[Transcribed page contents]
▬▬▬
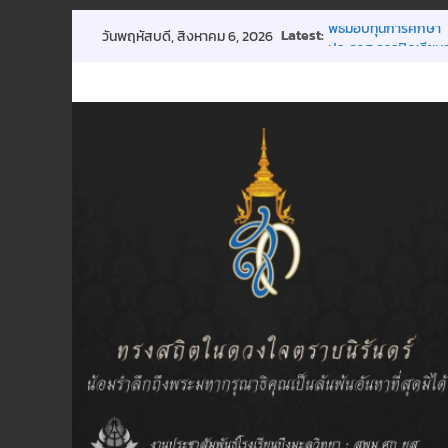
Skip
Latest:
พิธีมอบทุนการศึกษา
วันพฤหัสบดี, สิงหาคม 6, 2026
to
ประกาศ การปิดเรียน
ขอเชิญร่วมบริจาคโลหิ
content
การประชุมผู้ปกครองชั
กิจกรรมถวายพระพร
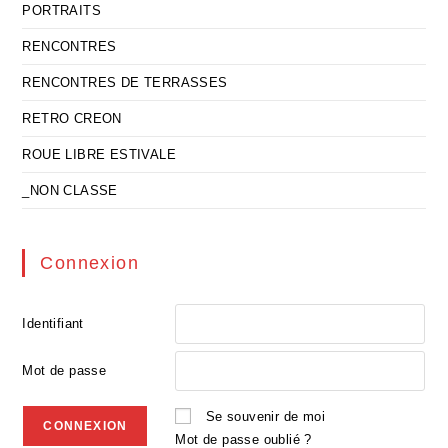
PORTRAITS
RENCONTRES
RENCONTRES DE TERRASSES
RETRO CREON
ROUE LIBRE ESTIVALE
_NON CLASSE
Connexion
Identifiant
Mot de passe
Se souvenir de moi
Mot de passe oublié ?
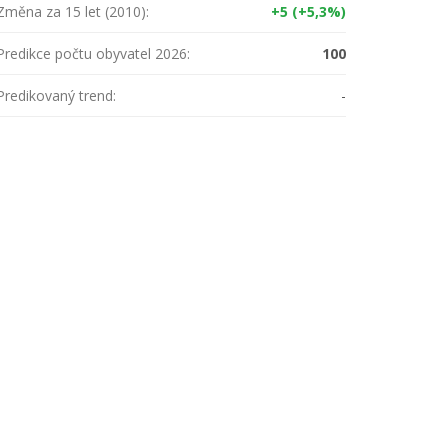
Změna za 15 let (2010):
+5 (+5,3%)
Predikce počtu obyvatel 2026:
100
Predikovaný trend:
-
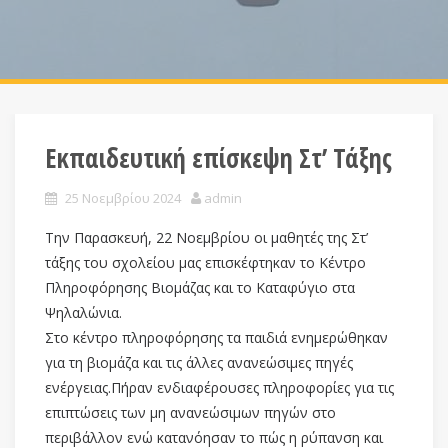
Εκπαιδευτική επίσκεψη Στ’ Τάξης
25 Νοεμβρίου 2024
admin
Την Παρασκευή, 22 Νοεμβρίου οι μαθητές της Στ’
τάξης του σχολείου μας επισκέφτηκαν το Κέντρο
Πληροφόρησης Βιομάζας και το Καταφύγιο στα
Ψηλαλώνια.
Στο κέντρο πληροφόρησης τα παιδιά ενημερώθηκαν
για τη βιομάζα και τις άλλες ανανεώσιμες πηγές
ενέργειας.Πήραν ενδιαφέρουσες πληροφορίες για τις
επιπτώσεις των μη ανανεώσιμων πηγών στο
περιβάλλον ενώ κατανόησαν το πώς η ρύπανση και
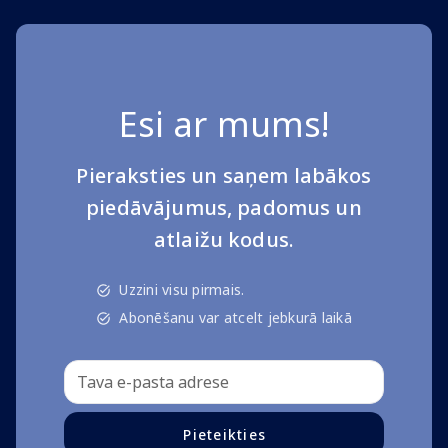
Esi ar mums!
Pieraksties un saņem labākos
piedāvājumus, padomus un
atlaižu kodus.
Uzzini visu pirmais.
Abonēšanu var atcelt jebkurā laikā
Pieteikties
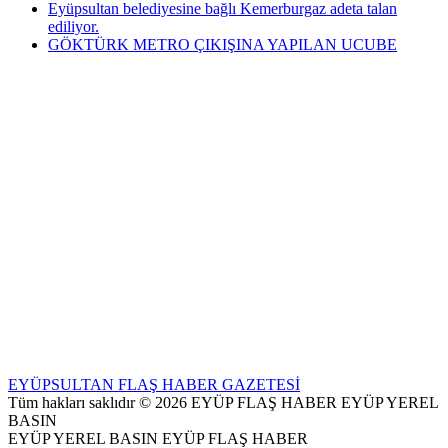
Eyüpsultan belediyesine bağlı Kemerburgaz adeta talan
ediliyor.
GÖKTÜRK METRO ÇIKIŞINA YAPILAN UCUBE
EYÜPSULTAN FLAŞ HABER GAZETESİ
Tüm hakları saklıdır © 2026 EYÜP FLAŞ HABER EYÜP YEREL
BASIN
EYÜP YEREL BASIN EYÜP FLAŞ HABER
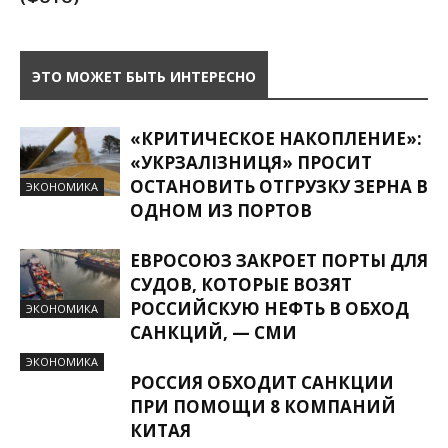
ЭТО МОЖЕТ БЫТЬ ИНТЕРЕСНО
«КРИТИЧЕСКОЕ НАКОПЛЕНИЕ»:
«УКРЗАЛІЗНИЦЯ» ПРОСИТ
ОСТАНОВИТЬ ОТГРУЗКУ ЗЕРНА В
ЭКОНОМИКА
ОДНОМ ИЗ ПОРТОВ
ЕВРОСОЮЗ ЗАКРОЕТ ПОРТЫ ДЛЯ
СУДОВ, КОТОРЫЕ ВОЗЯТ
РОССИЙСКУЮ НЕФТЬ В ОБХОД
ЭКОНОМИКА
САНКЦИЙ, — СМИ
ЭКОНОМИКА
РОССИЯ ОБХОДИТ САНКЦИИ
ПРИ ПОМОЩИ 8 КОМПАНИЙ
КИТАЯ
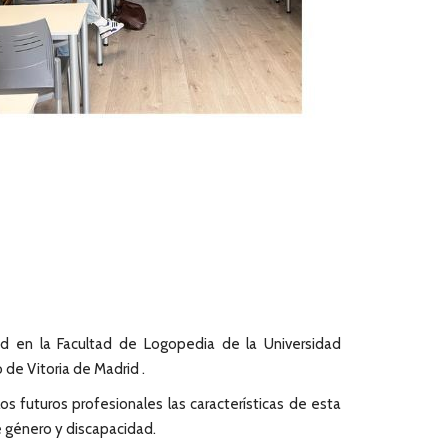
ad en la Facultad de Logopedia de la Universidad
 de Vitoria de Madrid .
os futuros profesionales las características de esta
e género y discapacidad.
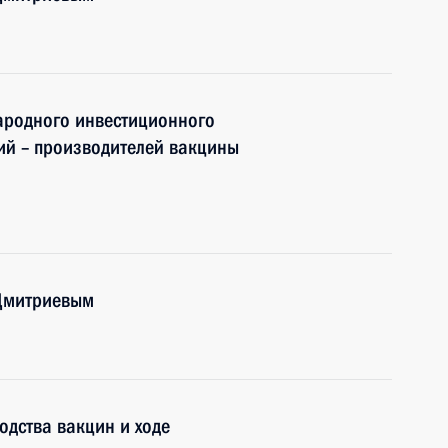
ародного инвестиционного
ий – производителей вакцины
 Дмитриевым
дства вакцин и ходе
▬▬▬
Output the records above verbatim. Pictures stay out.

Skip
Latest:
พิธีมอบทุนการศึกษา
วันพฤหัสบดี, สิงหาคม 6, 2026
to
ประกาศ การปิดเรียน
ขอเชิญร่วมบริจาคโลหิ
content
การประชุมผู้ปกครองชั
กิจกรรมถวายพระพร
PORTRAITS
RENCONTRES
RENCONTRES DE TERRASSES
RETRO CREON
ROUE LIBRE ESTIVALE
_NON CLASSE
Connexion
Identifiant
Mot de passe
Se souvenir de moi
Mot de passe oublié ?
Změna za 15 let (2010):
+5 (+5,3%)
Predikce počtu obyvatel 2026:
100
Predikovaný trend:
-
Εκπαιδευτική επίσκεψη Στ’ Τάξης
25 Νοεμβρίου 2024
admin
Την Παρασκευή, 22 Νοεμβρίου οι μαθητές της Στ’
τάξης του σχολείου μας επισκέφτηκαν το Κέντρο
Πληροφόρησης Βιομάζας και το Καταφύγιο στα
Ψηλαλώνια.
Στο κέντρο πληροφόρησης τα παιδιά ενημερώθηκαν
για τη βιομάζα και τις άλλες ανανεώσιμες πηγές
ενέργειας.Πήραν ενδιαφέρουσες πληροφορίες για τις
επιπτώσεις των μη ανανεώσιμων πηγών στο
περιβάλλον ενώ κατανόησαν το πώς η ρύπανση και
Esi ar mums!
Pieraksties un saņem labākos
piedāvājumus, padomus un
atlaižu kodus.
Uzzini visu pirmais.
Abonēšanu var atcelt jebkurā laikā
Pieteikties
Eyüpsultan belediyesine bağlı Kemerburgaz adeta talan
ediliyor.
GÖKTÜRK METRO ÇIKIŞINA YAPILAN UCUBE
EYÜPSULTAN FLAŞ HABER GAZETESİ
Tüm hakları saklıdır © 2026 EYÜP FLAŞ HABER EYÜP YEREL
BASIN
EYÜP YEREL BASIN EYÜP FLAŞ HABER
ЭТО МОЖЕТ БЫТЬ ИНТЕРЕСНО
«КРИТИЧЕСКОЕ НАКОПЛЕНИЕ»:
«УКРЗАЛІЗНИЦЯ» ПРОСИТ
ОСТАНОВИТЬ ОТГРУЗКУ ЗЕРНА В
ЭКОНОМИКА
ОДНОМ ИЗ ПОРТОВ
ЕВРОСОЮЗ ЗАКРОЕТ ПОРТЫ ДЛЯ
СУДОВ, КОТОРЫЕ ВОЗЯТ
РОССИЙСКУЮ НЕФТЬ В ОБХОД
ЭКОНОМИКА
САНКЦИЙ, — СМИ
ЭКОНОМИКА
РОССИЯ ОБХОДИТ САНКЦИИ
ПРИ ПОМОЩИ 8 КОМПАНИЙ
КИТАЯ
ad en la Facultad de Logopedia de la Universidad
 de Vitoria de Madrid .
os futuros profesionales las características de esta
e género y discapacidad.
ародного инвестиционного
ий – производителей вакцины
 Дмитриевым
дства вакцин и ходе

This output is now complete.